======== TASK INPUT ========
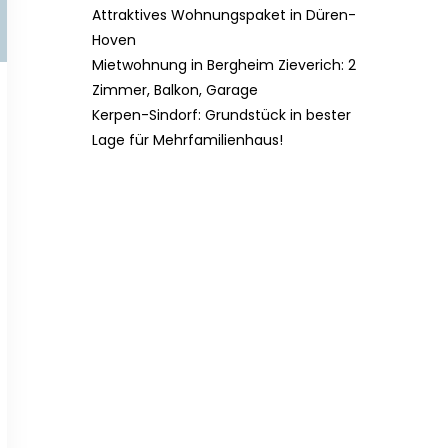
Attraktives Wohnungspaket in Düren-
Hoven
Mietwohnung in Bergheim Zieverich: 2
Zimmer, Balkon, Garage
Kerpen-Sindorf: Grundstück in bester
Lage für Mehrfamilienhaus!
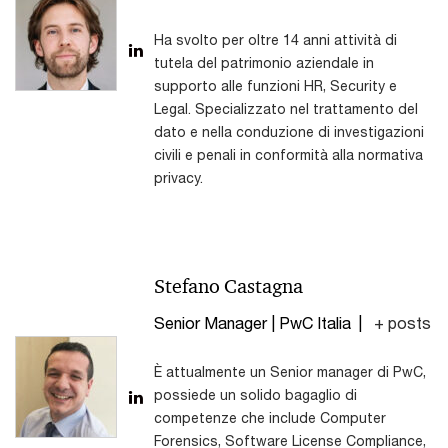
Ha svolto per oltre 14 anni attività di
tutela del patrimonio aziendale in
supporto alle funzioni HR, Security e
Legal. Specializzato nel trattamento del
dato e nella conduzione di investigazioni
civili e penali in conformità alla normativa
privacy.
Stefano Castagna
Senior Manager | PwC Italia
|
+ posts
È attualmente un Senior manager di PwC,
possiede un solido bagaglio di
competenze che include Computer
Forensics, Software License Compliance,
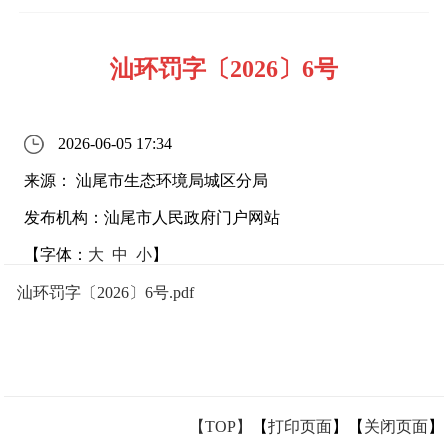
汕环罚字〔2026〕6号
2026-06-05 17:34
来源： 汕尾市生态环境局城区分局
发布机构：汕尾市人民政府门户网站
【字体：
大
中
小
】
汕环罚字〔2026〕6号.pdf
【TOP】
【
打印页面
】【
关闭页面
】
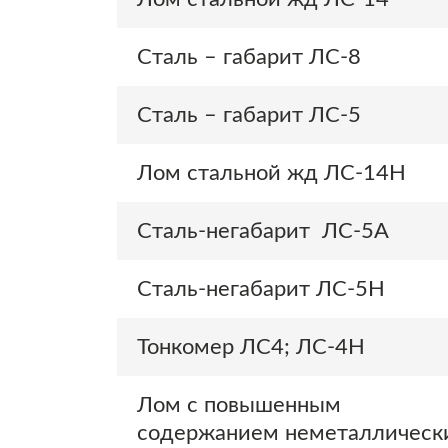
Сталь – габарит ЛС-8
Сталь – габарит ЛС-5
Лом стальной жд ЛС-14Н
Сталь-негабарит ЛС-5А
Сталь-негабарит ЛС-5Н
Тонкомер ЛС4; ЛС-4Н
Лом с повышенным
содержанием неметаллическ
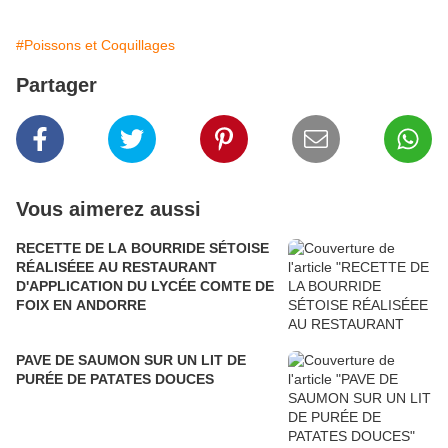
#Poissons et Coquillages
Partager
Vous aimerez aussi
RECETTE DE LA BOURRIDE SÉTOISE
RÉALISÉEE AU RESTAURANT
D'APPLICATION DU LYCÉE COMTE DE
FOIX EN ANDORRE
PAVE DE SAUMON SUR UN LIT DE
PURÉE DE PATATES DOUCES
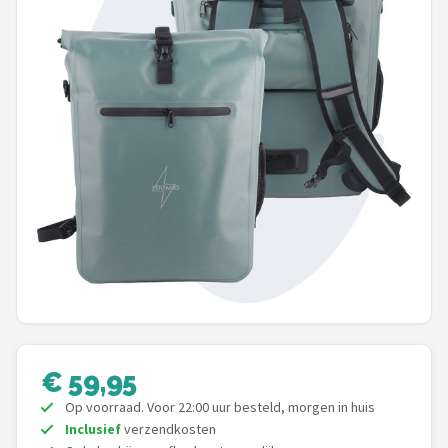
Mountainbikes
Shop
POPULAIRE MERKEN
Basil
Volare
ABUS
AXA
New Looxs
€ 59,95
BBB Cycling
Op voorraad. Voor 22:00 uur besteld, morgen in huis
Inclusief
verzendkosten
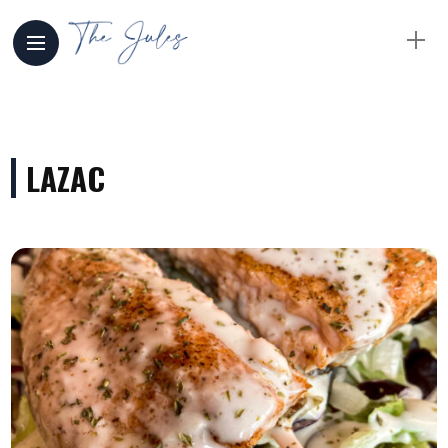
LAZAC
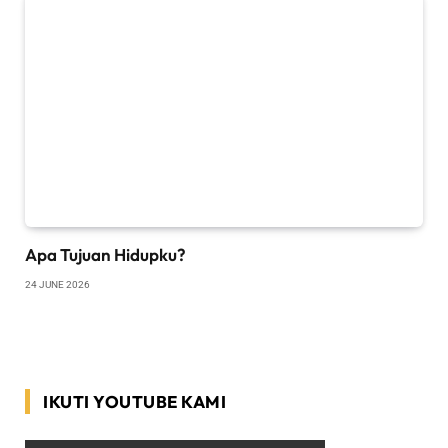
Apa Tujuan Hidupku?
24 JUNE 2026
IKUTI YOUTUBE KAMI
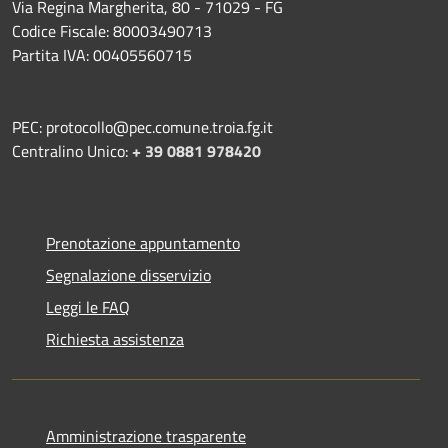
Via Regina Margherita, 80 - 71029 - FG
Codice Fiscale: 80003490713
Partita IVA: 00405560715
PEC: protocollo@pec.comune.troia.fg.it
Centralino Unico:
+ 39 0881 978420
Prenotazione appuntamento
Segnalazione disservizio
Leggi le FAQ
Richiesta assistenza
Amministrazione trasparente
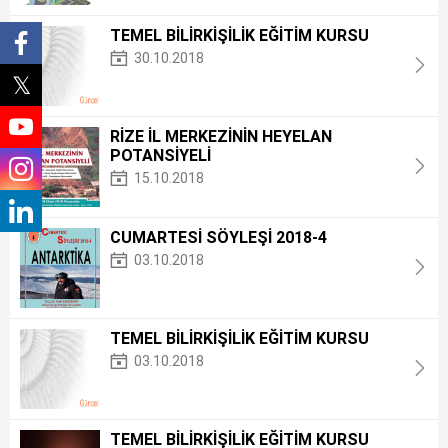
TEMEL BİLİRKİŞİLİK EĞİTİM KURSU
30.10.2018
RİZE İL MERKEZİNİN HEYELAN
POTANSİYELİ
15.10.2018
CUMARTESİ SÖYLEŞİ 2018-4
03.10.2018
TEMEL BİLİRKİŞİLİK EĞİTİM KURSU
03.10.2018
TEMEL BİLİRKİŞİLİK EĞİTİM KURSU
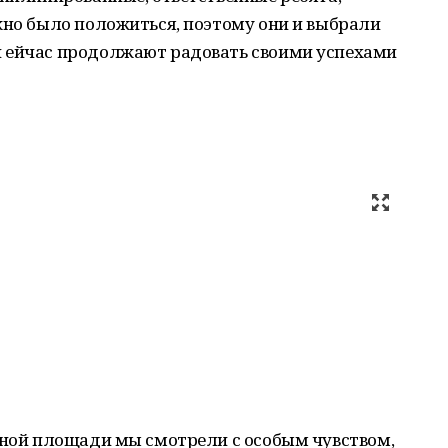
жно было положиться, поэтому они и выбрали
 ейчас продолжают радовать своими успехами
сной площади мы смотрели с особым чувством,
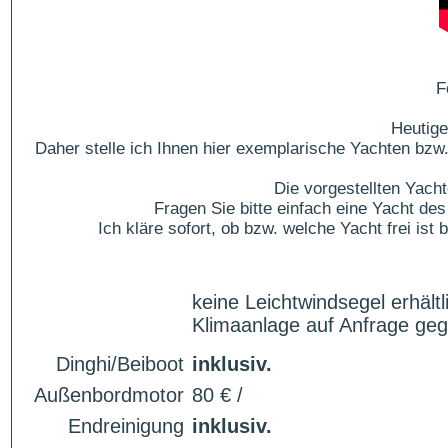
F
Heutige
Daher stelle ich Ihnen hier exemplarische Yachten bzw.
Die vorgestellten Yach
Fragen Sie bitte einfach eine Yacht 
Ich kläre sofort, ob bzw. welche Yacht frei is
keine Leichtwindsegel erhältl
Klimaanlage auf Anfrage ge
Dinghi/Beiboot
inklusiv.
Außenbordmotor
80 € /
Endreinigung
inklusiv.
========
======== TASK INPUT ========
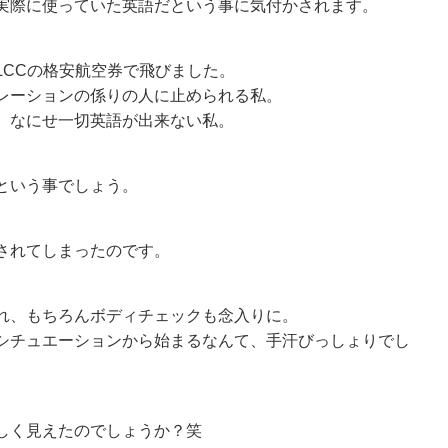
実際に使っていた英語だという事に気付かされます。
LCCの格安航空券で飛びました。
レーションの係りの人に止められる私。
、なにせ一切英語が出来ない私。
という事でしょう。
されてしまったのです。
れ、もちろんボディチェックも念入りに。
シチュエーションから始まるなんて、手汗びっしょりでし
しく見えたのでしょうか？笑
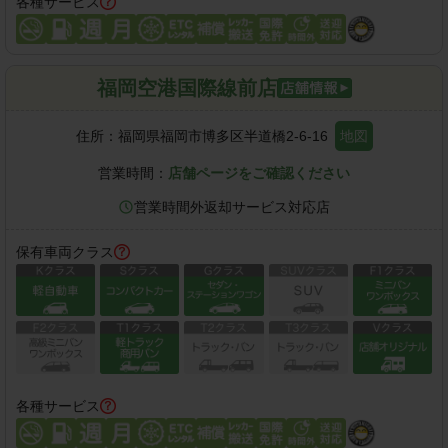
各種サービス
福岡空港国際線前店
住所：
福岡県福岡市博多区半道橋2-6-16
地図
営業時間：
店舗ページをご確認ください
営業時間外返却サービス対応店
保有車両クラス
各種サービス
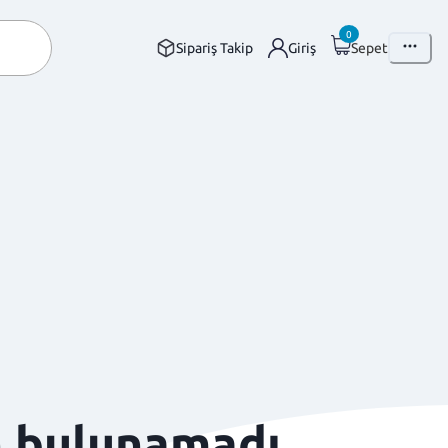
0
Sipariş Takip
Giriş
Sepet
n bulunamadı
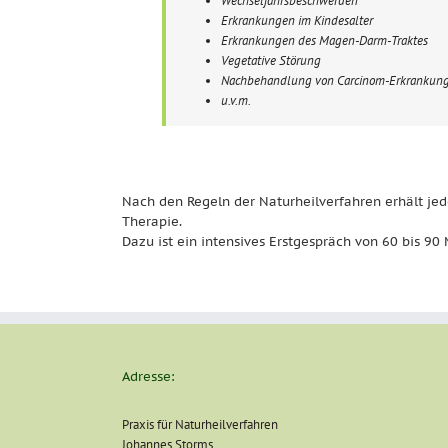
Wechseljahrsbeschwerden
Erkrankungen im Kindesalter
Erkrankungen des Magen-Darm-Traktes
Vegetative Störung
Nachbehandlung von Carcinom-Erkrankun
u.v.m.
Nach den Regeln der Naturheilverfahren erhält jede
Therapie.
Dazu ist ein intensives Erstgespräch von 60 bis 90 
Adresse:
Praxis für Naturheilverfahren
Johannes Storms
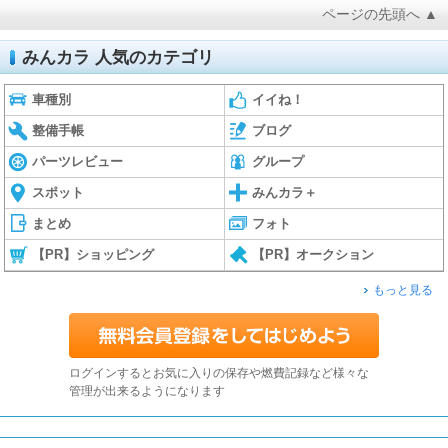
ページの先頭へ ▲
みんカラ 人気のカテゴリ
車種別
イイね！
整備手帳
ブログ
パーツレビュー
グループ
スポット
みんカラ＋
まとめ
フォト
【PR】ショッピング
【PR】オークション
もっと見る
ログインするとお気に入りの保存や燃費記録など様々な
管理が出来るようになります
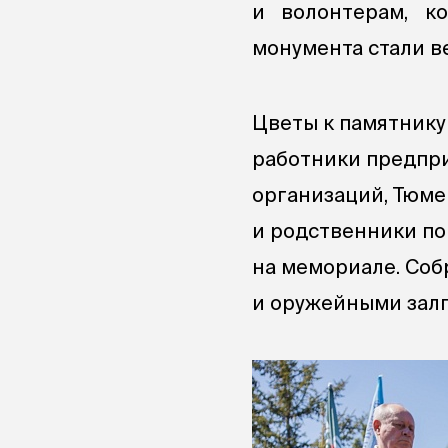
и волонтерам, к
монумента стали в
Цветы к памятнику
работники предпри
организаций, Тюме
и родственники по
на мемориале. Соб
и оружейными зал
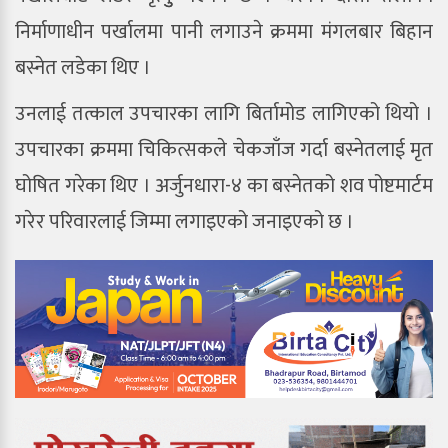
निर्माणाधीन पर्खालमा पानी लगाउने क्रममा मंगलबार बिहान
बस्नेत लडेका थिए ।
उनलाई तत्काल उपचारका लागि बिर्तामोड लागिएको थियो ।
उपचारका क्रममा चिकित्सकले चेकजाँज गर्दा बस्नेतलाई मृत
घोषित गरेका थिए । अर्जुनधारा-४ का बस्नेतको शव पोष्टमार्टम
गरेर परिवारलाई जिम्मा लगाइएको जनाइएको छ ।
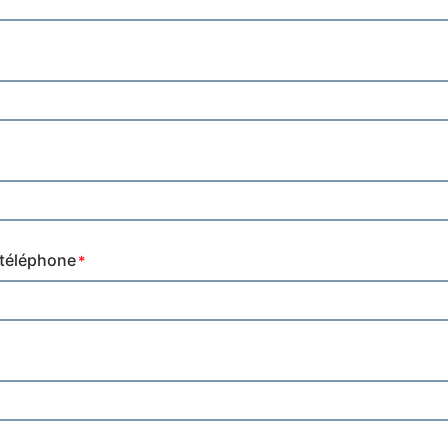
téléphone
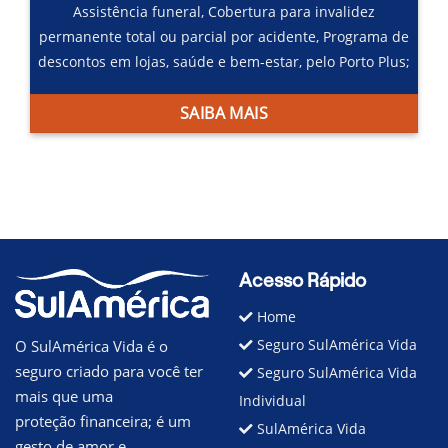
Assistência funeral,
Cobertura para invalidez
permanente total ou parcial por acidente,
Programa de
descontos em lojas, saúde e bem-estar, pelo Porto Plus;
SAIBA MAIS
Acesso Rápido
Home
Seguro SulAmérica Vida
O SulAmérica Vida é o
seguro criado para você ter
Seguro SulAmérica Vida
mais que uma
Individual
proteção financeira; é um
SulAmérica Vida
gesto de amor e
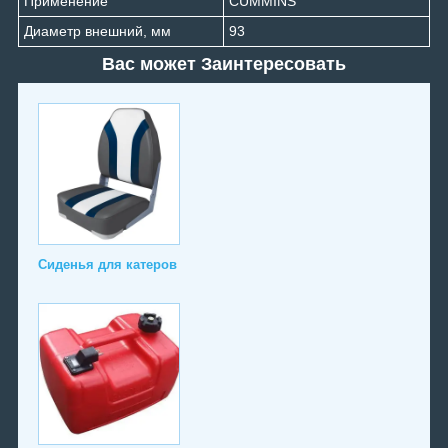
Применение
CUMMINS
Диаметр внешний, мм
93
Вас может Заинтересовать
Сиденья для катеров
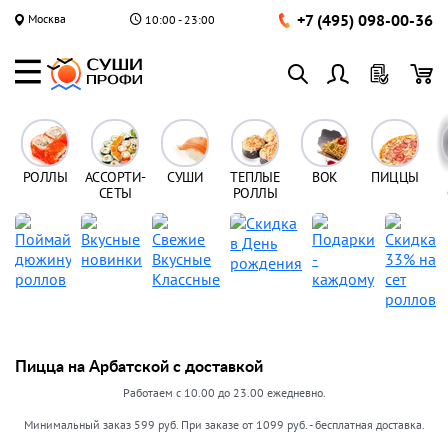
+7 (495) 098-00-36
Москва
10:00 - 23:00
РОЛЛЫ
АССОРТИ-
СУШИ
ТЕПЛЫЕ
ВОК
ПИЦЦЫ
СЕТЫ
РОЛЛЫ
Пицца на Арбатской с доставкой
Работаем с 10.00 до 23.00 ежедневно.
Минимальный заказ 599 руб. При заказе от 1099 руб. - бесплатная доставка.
========
— YOUR TASK —
The lines in the entries above that carry the word "Erkrankungen" must be copied.

— SOLUTION BELOW —
Erkrankungen im Kindesalter
Erkrankungen des Magen-Darm-Traktes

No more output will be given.